Dave Patterson, et al., U.C., Berkely

A web page from Dec. 18, 2006: The Landscape of Parallel Computing Research: A View from Berkeley - Introduces this pdf.

My summary of this paper (they call it white):
• Goal = make it easy to write programs (that execute efficiently on highly parallel systems).
• 1000s of cores per chip.
• For benchmarking, use Dwarfs (a dwarf is a basic class of patterns of computation and communication, a primary type of computation); this team has defined 13 dwarfs currently. For example, MapReduce is a dwarf, Spectral Methods (a type of DSP that includes FFT) is another.
• Use Autotuners to select the most effective implementation of a library, of a dwarf or other pattern, at development or deploy time.
• Programming models to be more human-centric (to help developers with concurrency issues).
• Programming models to be independent of the number of processors where an application is deployed.
• Systems to include performance and energy counters adapted to multicore and for use by developers.

The blog - very useful, I recommend it.

The wiki. I don't know how complete this section is but it is useful start: Parallel Programming Model Watch

The glossary is also useful and necessary to read this wiki.

A discussion on Slashdot. Entries show that many if not most developers have a weak grasp of the issues. There's a lot of work to be done for multicores to be effectively used.


More contenders for the solution

This post mentions MapReduce, used by Google. The post also mentions E, Erlang, Haskell, Hadoop, OCaml, Smalltalk (a precursor to Java).

About MapReduce, from the link above: "Programs written in this functional style are automatically parallelized and executed on a large cluster of commodity machines. The run-time system takes care of the details of partitioning the input data, scheduling the program's execution across a set of machines, handling machine failures, and managing the required inter-machine communication. This allows programmers without any experience with parallel and distributed systems to easily utilize the resources of a large distributed system."

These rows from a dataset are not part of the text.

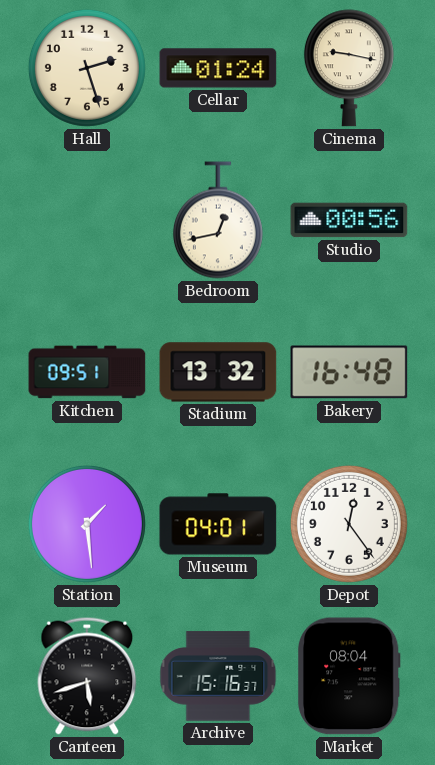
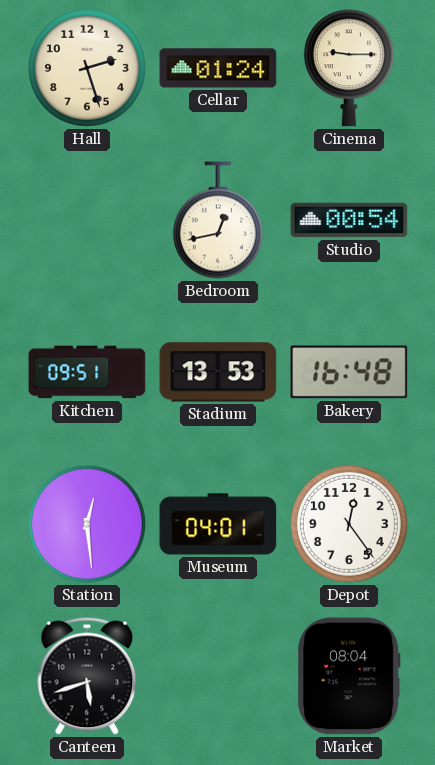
Cinema: 9:17 -> 9:15
Studio: 00:56 -> 00:54
Stadium: 13:32 -> 13:53
Station: 1:29 -> 12:29
Archive: 15:16 -> none
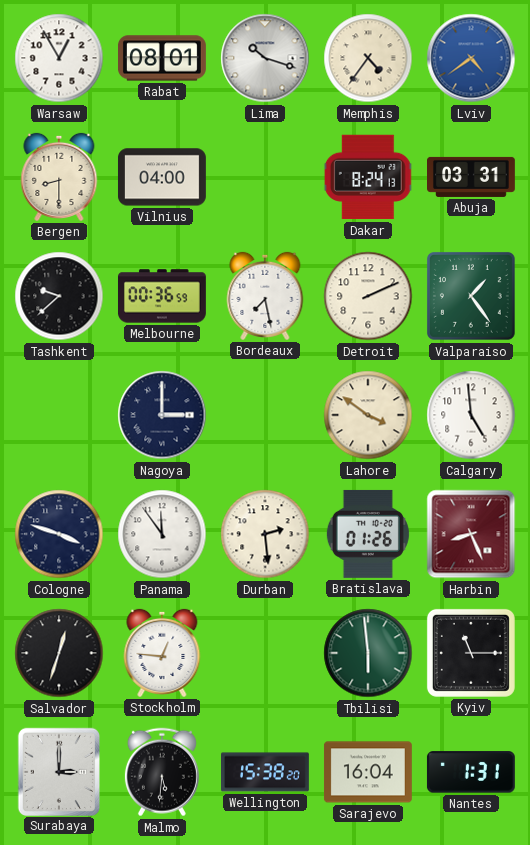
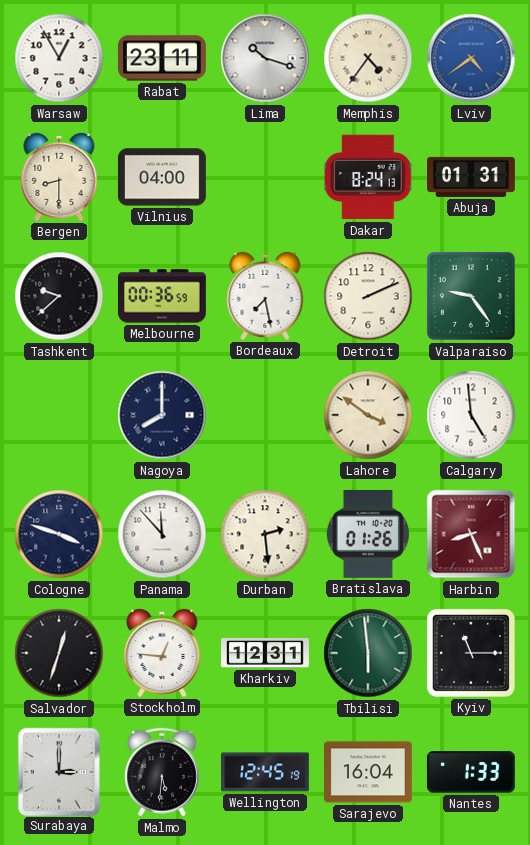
Rabat: 08:01 -> 23:11
Abuja: 03:31 -> 01:31
Valparaiso: 1:24 -> 9:24
Nagoya: 3:00 -> 8:00
Panama: 11:54 -> 11:53
Kharkiv: none -> 12:31
Wellington: 15:38 -> 12:45
Nantes: 1:31 -> 1:33
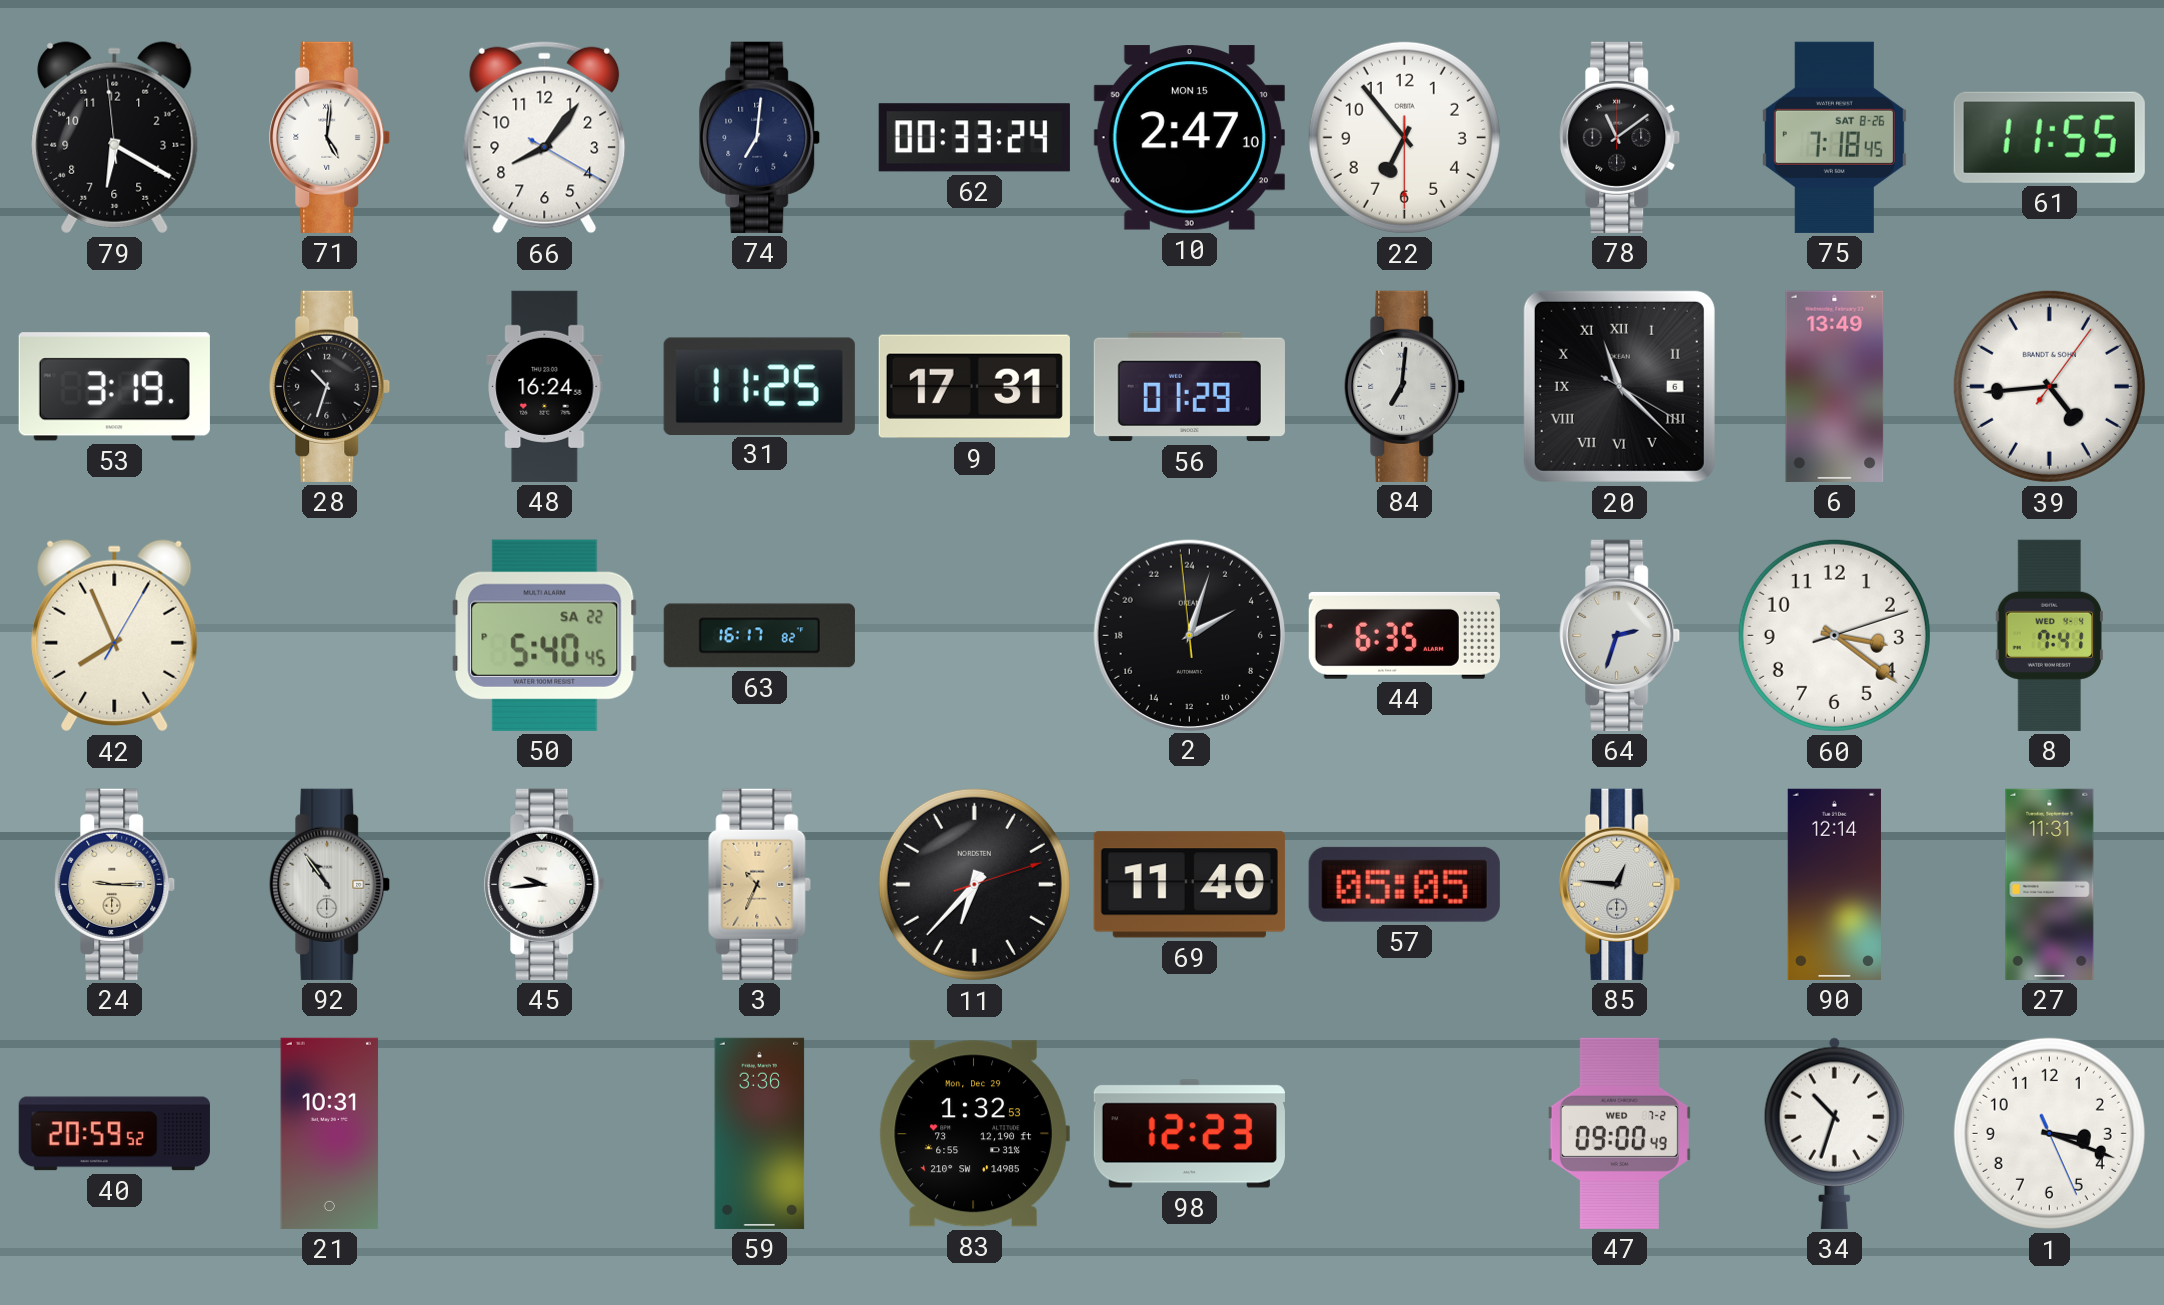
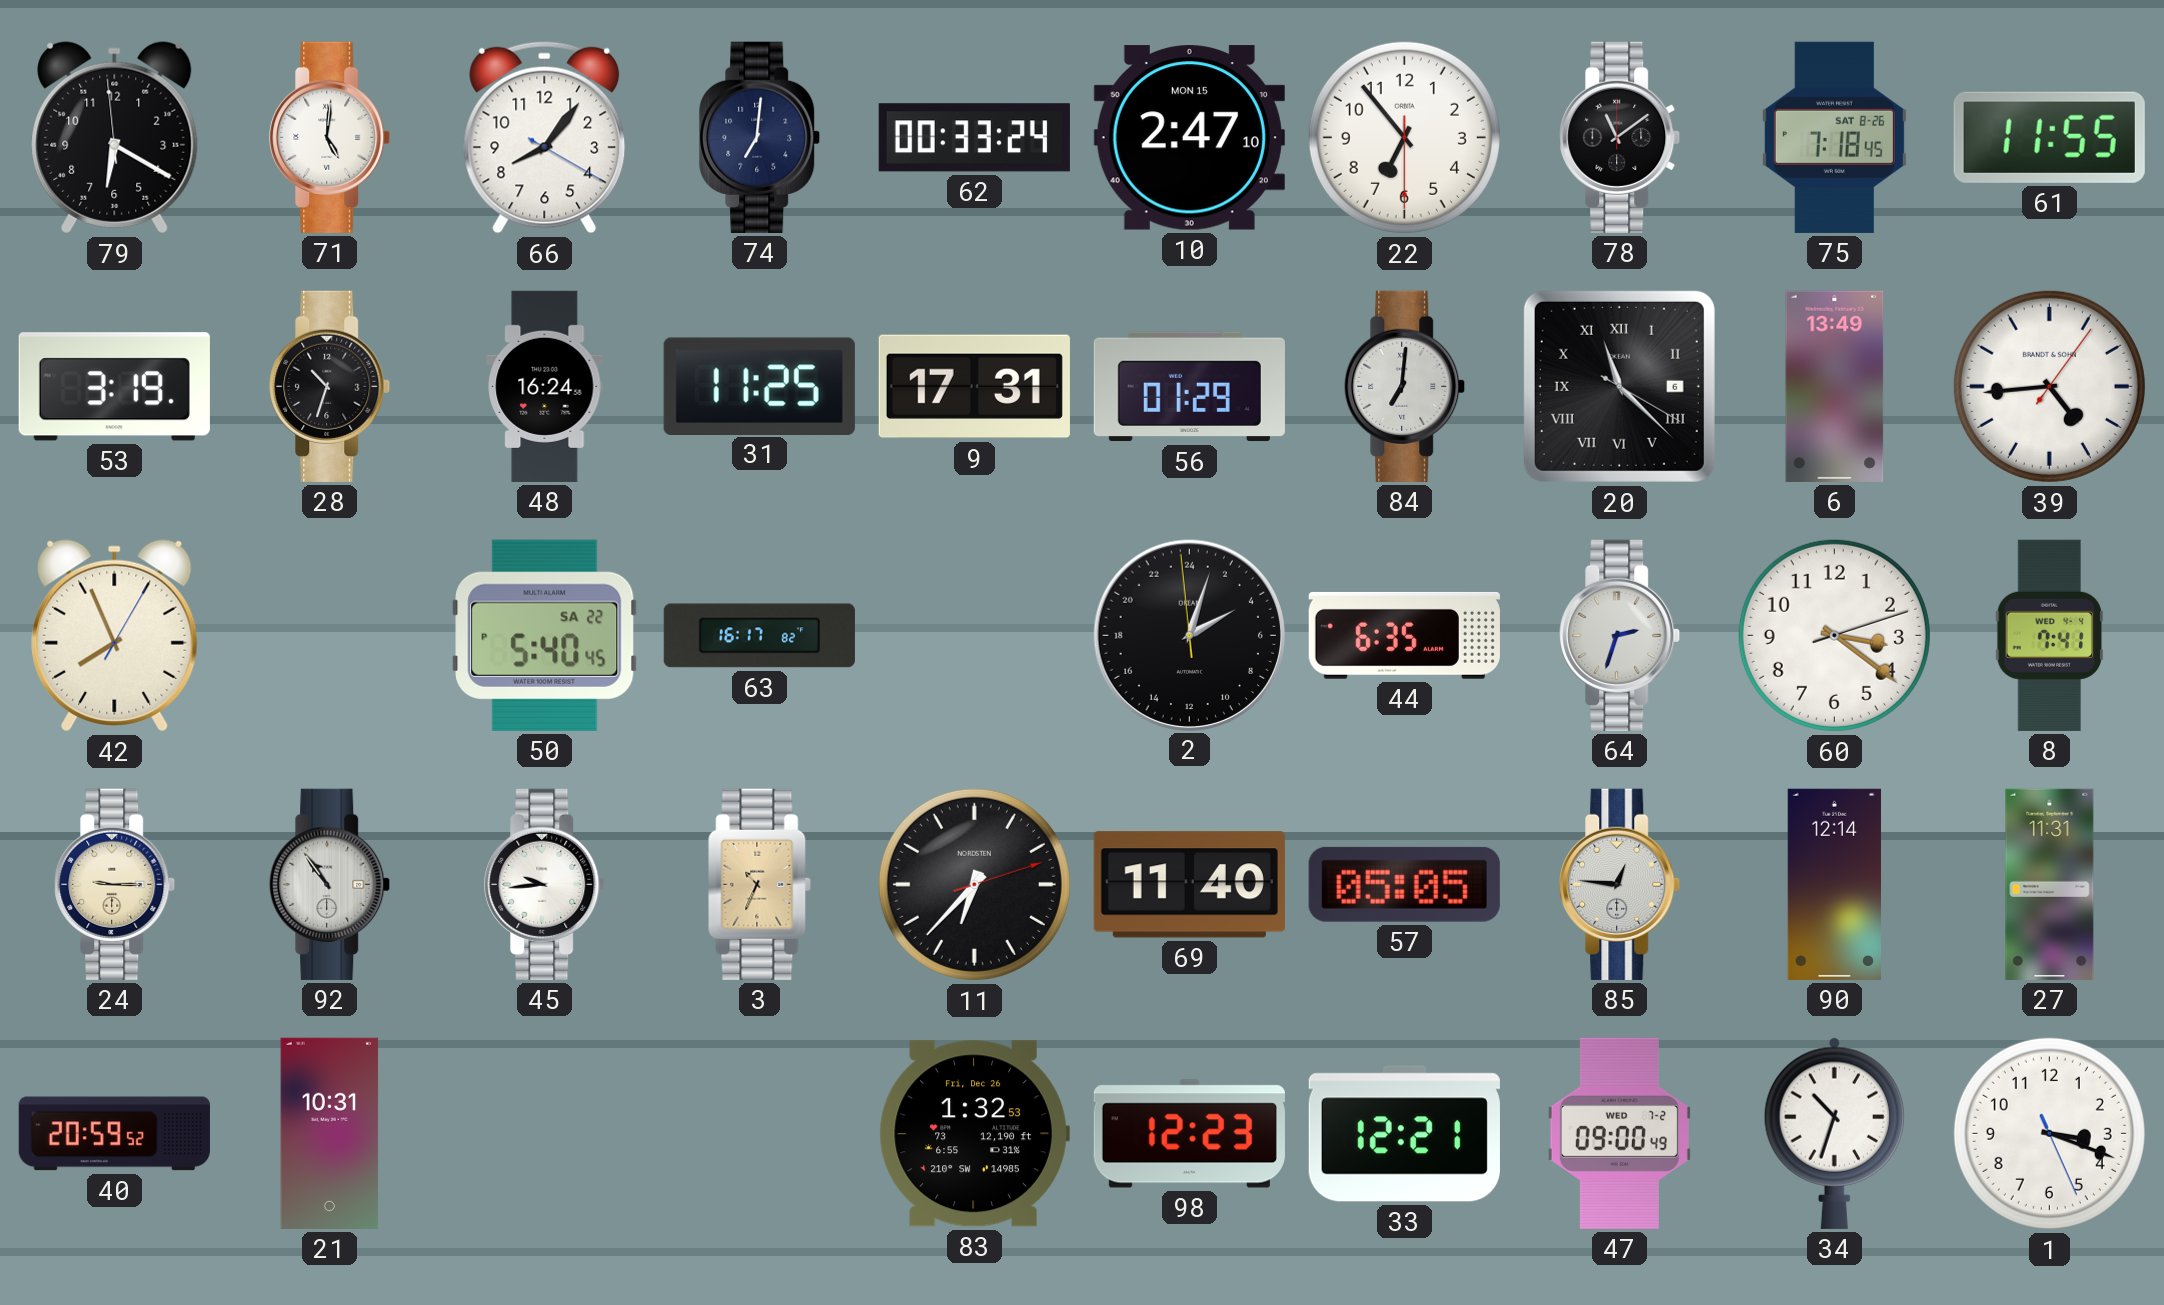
59: 3:36 -> none
83 date: Mon, Dec 29 -> Fri, Dec 26
33: none -> 12:21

It looks to me that this is nice for Google but maybe not a generic solution to the concurrency problem. MapReduce appears to be a way to work around the concurrency problem by making each thread run on its own low cost computer (i.e., Linux on Intel) - the old grid solution - not a bad one.

Here's an interesting intro to MapReduce.

TODO evaluate.

OCaml - apparently far from the solution yet: "
OCaml bytecode and native code programs can be written in a multithreaded style. However, because the garbage collector is not designed for concurrency, multiple OCaml threads in the same process cannot run concurrently".

Also see O'Haskell. A very recent and still academic language.

Don Stewart wrote:
"O'Haskell is an experimental object oriented extension to Haskell. It is not a concurrency extension.

Haskell is by default concurrent and parallell. Normal everyday Haskell, as compiled by GHC supports both multithreaded concurrency and multicore paralellism.

For an overview of the playground for concurrency and parallelism that is modern Haskell, see this summary.

In particular, Haskell provides SMP threads (so you can use all your cores), along with software transactional memory, for non-blocking synchronisation, which is not available in any other widely used language. "
Haskell looks like a contender, thanks to Don.

E is a p2p scripting language http://erights.org/

Hadoop is a beta Java framework from Apache
supporting distributed applications running on large clusters. In this Jan. 23, 2007, blog "Threads considered harmful" Nat Torkington called Hadoop "the open source MapReduce implementation".

Here's a forum thread on the above blog post "Threads Considered Harmful" by
Nat Torkington on O'Reilly's Radar blog.


Ms Crawford sells IBM Roadrunner

Catherine Crawford, cait@alum.mit.edu, chief architect for next-generation systems software at IBM Systems Group's Quasar Design Center, writes here.

"Where's the software to take advantage of all these processors, cores and threads?"

"IDC's Earl Joseph concluded in a study on technical computing software that 'many ISV codes today scale only to 32 processors, and some of the most important ones for industry don't scale beyond four processors' (www.hpcwire.com/hpc/43036§0. html)."

The Roadrunner system from IBM is alledged to enabled easier development of multithreading software but does not provide substancial information. The reader must then google Roadrunner IBM in order to get the marketing material on this new product line. Exactly what IBM wants us to do so that we may come to believe that Roadrunner is a solution, if we read enough about it.